H-NET BOOK REVIEW
Published by H-Women@h-net.msu.edu (June, 2000)
Katrina Irving. Immigrant Mothers: Narratives of Race and
Maternity, 1890-1925. Urbana and Chicago: University of
Illinois Press, 2000. x` + 148 pp. Index, illustrations. $29.95
(cloth), ISBN 0-252-0234-2.
Reviewed for H-Women by John McClymer ,
Department of History, Assumption College
Is There Discourse Beyond Race and Gender?
At the end of her discussion of Americanization, Katrina Irving
writes: "The hysteria that accompanied Americanizers' activities
during the war years resulted from the reformers' assumptions
about the obdurate traditionalism of the immigrant woman" (p.
90).
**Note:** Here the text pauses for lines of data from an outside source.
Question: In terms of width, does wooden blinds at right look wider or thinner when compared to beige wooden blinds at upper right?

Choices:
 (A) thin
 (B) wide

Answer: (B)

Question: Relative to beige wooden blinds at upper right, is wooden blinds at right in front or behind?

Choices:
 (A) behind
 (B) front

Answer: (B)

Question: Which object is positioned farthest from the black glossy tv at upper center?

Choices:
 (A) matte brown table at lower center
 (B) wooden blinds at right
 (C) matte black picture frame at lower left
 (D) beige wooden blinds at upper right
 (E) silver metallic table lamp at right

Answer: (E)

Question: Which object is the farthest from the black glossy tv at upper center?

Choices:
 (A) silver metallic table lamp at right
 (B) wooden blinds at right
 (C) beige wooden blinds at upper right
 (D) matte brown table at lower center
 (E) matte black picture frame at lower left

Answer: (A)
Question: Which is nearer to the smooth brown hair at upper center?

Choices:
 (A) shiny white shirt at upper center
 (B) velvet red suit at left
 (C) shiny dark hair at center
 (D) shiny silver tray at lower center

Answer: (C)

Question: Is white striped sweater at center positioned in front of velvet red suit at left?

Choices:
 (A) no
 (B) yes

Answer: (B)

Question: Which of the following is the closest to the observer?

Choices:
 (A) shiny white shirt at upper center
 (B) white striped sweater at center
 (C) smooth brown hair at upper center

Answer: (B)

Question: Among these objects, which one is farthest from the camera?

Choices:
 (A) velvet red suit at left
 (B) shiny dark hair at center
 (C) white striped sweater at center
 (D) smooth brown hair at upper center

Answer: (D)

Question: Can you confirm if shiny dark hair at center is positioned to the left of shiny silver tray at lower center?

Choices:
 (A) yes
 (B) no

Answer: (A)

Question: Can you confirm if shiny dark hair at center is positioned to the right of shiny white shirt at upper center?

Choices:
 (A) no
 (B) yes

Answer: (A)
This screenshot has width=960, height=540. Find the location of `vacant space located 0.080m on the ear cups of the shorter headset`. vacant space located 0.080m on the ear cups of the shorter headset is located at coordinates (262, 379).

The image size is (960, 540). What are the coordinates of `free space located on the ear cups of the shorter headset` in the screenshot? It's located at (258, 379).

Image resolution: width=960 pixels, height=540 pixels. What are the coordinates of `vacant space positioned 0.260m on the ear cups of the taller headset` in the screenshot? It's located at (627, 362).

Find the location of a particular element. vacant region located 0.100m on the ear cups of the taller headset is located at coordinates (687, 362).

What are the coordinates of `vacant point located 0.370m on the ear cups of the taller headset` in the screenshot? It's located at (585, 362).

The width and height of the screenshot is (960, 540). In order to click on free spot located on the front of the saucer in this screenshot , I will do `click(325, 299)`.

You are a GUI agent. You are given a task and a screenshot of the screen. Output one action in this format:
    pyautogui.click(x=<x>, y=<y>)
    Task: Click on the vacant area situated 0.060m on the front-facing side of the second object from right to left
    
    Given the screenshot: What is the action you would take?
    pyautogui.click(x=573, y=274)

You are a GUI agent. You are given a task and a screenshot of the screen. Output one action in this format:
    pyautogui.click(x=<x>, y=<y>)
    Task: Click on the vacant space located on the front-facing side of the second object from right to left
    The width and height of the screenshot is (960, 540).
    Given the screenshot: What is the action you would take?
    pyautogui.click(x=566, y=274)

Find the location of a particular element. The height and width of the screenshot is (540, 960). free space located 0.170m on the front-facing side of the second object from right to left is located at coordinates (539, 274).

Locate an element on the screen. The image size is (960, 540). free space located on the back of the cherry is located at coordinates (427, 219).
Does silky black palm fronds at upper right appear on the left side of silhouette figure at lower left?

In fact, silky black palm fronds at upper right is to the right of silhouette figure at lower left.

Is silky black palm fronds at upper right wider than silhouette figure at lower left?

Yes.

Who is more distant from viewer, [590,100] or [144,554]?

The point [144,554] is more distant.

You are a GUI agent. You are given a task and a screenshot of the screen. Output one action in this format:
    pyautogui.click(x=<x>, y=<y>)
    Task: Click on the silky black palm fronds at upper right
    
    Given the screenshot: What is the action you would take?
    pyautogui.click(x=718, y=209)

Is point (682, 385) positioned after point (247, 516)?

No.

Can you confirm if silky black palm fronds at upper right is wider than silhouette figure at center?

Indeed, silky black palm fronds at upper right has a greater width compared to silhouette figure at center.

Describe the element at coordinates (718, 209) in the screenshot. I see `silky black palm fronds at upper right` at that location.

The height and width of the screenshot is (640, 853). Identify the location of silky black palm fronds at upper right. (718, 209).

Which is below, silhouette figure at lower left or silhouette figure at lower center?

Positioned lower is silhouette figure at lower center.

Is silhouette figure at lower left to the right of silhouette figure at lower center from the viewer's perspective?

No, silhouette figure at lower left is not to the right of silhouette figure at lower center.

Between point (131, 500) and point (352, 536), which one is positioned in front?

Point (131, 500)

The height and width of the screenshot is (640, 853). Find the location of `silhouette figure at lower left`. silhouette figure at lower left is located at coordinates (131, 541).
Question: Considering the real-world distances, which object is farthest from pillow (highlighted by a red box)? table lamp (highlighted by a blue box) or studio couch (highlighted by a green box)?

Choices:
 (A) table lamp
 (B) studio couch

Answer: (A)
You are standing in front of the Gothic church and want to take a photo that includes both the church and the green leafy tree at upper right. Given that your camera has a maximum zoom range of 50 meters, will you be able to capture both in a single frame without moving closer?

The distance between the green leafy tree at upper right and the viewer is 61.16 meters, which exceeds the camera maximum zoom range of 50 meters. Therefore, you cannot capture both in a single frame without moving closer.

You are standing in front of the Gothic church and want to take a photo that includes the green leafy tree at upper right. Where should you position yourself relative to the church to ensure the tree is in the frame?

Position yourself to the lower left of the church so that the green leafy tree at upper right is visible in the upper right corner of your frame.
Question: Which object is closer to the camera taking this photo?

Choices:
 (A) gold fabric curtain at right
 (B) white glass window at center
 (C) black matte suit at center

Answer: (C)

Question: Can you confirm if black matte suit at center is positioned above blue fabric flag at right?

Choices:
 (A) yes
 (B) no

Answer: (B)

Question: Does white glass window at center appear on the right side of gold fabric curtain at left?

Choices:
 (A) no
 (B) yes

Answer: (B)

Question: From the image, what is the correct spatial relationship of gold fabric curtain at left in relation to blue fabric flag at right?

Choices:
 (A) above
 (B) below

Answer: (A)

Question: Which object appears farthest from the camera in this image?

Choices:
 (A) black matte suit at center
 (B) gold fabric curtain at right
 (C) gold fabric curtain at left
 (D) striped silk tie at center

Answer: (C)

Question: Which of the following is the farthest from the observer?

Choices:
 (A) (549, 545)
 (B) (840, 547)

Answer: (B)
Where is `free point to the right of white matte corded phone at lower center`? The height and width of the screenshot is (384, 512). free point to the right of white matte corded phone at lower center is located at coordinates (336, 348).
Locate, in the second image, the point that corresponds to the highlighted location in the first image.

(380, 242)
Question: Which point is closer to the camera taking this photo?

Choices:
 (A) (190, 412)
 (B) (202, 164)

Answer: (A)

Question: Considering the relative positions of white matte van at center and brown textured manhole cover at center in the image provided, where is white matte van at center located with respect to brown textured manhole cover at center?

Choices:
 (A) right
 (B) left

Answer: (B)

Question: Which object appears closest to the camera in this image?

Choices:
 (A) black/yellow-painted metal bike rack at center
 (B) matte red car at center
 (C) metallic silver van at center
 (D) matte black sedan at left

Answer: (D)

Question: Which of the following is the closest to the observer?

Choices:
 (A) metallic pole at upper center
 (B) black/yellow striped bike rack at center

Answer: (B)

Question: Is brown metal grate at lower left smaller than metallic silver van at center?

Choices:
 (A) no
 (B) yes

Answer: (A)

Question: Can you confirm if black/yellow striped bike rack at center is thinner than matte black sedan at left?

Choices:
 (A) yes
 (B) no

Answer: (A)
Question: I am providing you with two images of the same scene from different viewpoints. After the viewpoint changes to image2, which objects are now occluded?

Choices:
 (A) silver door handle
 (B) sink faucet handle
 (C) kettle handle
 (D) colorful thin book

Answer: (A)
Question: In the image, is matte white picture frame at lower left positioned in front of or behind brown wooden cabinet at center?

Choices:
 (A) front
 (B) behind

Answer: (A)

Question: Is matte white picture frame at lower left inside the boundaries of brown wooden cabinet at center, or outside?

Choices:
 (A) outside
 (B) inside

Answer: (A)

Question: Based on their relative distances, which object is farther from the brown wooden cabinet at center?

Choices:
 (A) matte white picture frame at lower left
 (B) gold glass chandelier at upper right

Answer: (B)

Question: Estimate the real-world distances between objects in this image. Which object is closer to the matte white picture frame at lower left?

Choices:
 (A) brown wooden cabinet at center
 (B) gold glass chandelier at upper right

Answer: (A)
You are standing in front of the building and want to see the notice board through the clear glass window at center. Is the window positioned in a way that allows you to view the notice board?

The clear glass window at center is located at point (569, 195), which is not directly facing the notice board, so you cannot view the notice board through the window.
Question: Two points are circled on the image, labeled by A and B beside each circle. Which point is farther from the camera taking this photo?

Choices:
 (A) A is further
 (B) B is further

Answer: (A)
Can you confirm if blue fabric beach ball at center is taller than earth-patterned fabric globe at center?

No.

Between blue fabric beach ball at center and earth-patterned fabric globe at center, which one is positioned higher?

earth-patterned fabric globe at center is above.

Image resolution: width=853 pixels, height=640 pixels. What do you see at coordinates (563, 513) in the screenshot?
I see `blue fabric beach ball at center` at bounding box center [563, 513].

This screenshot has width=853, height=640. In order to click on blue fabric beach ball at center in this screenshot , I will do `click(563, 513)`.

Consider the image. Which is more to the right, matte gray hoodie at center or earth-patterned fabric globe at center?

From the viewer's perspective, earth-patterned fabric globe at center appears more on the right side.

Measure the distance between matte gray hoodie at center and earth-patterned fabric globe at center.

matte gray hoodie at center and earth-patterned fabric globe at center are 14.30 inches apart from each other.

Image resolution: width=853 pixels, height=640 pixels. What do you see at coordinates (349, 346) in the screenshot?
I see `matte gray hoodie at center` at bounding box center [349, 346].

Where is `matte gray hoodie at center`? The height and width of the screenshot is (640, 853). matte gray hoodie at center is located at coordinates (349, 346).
How did she come to such an extraordinary conclusion? Not
by examining actual instances of wartime hysteria. Had she, for
example, considered the efforts of the federal Committee on
Public Information (the Creel Committee) to control the
foreign-language press or to organize "I Am An American" Day
parades for July 4, 1918, she would have encountered the specter
of the "hyphen." Were German-Americans or Irish-Americans or
Swedish-Americans, many of whom had vigorously opposed American
entry into the war, loyal? Did the hyphen indicate a divided
allegiance? Was the United States threatened by a kind of
Balkanization? These and other fears had much to do with the
political activities of immigrant men and little or nothing to
do with the domestic traditionalism of immigrant women.
Irving does mention, in another chapter, that the Immigration
Act of 1917 empowered the government to deport immigrant aliens
and notes the deportation of Alexander Berkman (misidentified as
"the would-be assassin" of Andrew Carnegie) and Emma Goldman for
radical political activities(p. 98). It is telling that the
crusade for "100% Americanism" does not figure in her discussion
of Americanization and receives only this brief comment in the
chapter on cultural pluralism.
It is often unfair to complain that an author did not consider a
particular topic or event or piece of evidence. One of the
privileges of authorship is to construct one's own argument. But
this is a privilege, not a license. One cannot affirm that the
"hysteria" that accompanied wartime Americanization resulted
from assumptions about immigrant women stubbornly clinging to
tradition and ignore a large body of evidence, readily available
and widely discussed, that supports alternative explanations.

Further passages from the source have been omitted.